Reading Rainbow: The Old Ball Game by Frank Deford

For whatever reason, The Old Ball Game marked my first foray into the writings of Frank Deford--at least past the possible Sports Illustrated article I may have read or his pieces for NPR's Morning Edition.

The Old Ball Game: How John McGraw, Christy Mathewson, and the New York Giants Created Modern Baseball tells an historically vital story about how baseball was revolutionized by the unlikely pair of John McGraw and Christy Mathewson. McGraw was a symbol of the old guard--the coarse, hot-tempered, ever-competitive, occasionally violent manager of the New York Giants beginning in 1902, having left his beloved Baltimore after feuding with the founder of the American League, Ban Johnson. Mathewson was nearly McGraw's polar opposite. Where McGraw had come from an impoverished working class background rife with family tragedy, Christy Mathewson was raised by God-fearing people in the classic American household. He was, quite literally, the archetype for Everybody's All-American, having been the Big Man on Campus at Bucknell and chosen what was then the fairly risky path of the professional athlete. Mathewson was the mild-mannered, even-keeled, devout superstar with matinee idol looks to contrast McGraw's squat, everyday plainness.

While there wouldn't have seemed to be a common ground between the two were one to put them in a room without either having prior knowledge of one another, the two got on famously. It was their work together and their contrasting personas that--in the largest city in the United States--that helped capture the collective imagination of the public and catapulted baseball into the status it long held as America's pasttime.

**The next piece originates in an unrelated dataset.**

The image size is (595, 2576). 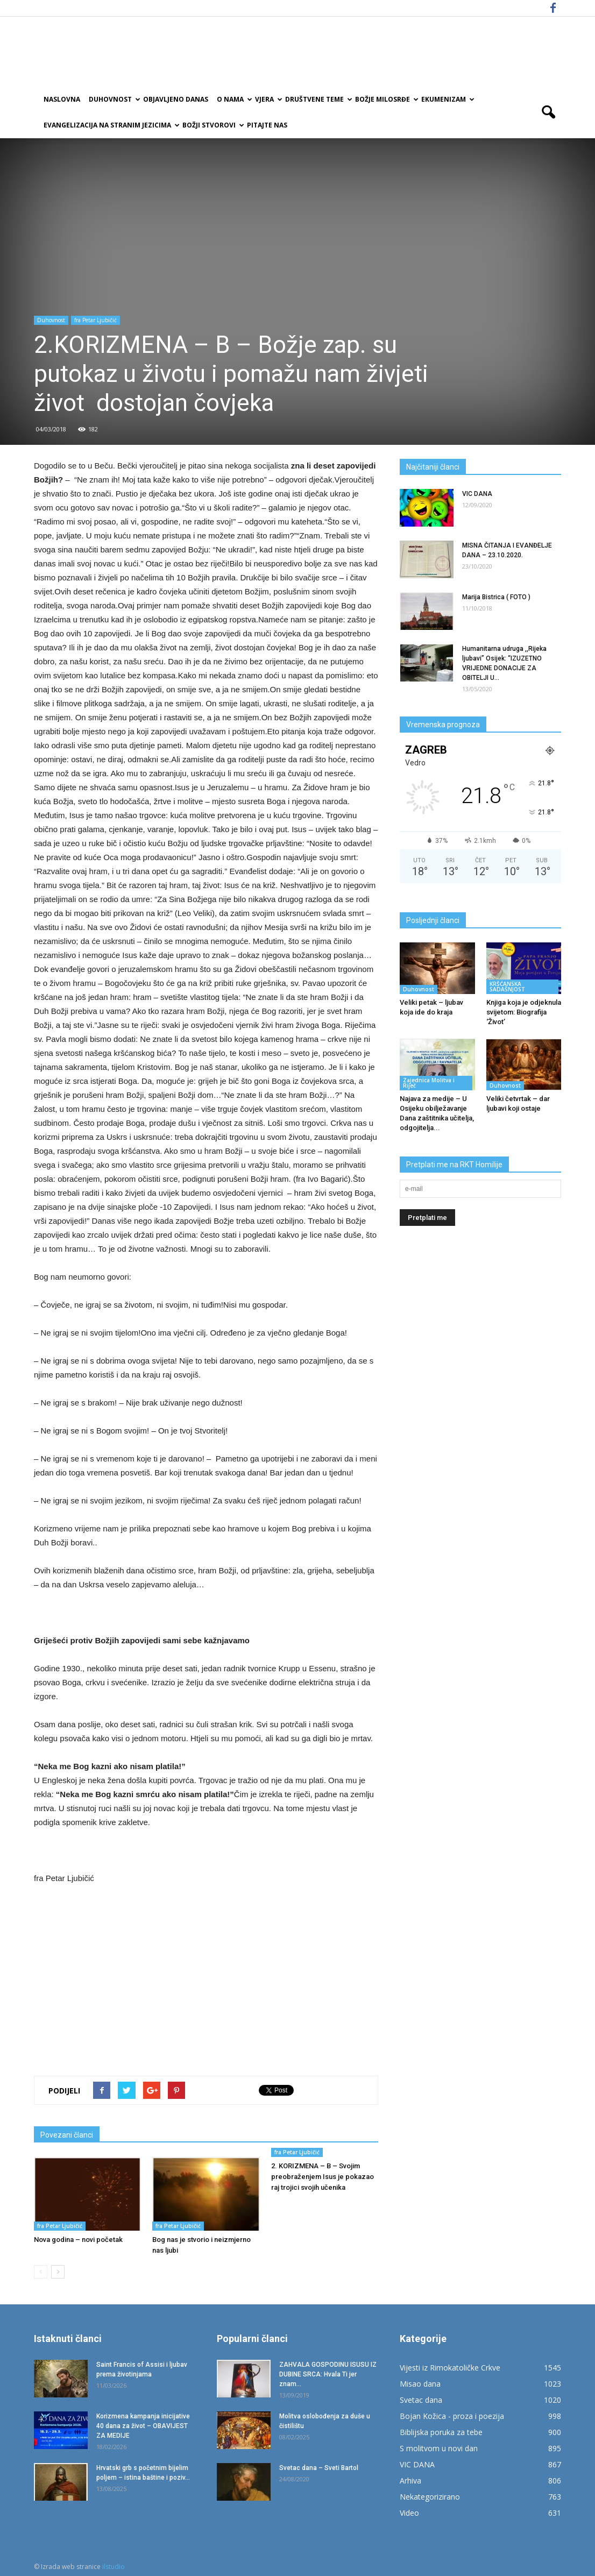 I want to click on S molitvom u novi dan, so click(x=439, y=2448).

With Deford's deft wordsmanship and keen eye for colorful source material, their story comes to life, complete with enough tragedy, success, and consequence for ten books. The read is an enjoyable one and can be completed easily within a few short hours, making it a must read for anyone with any interest in the history of Baseball or the turn of the 20th century, as both are covered vividly and deftly within its pages.

1 comment:

Weibel said...

Will reading it make me better at fantasy baseball?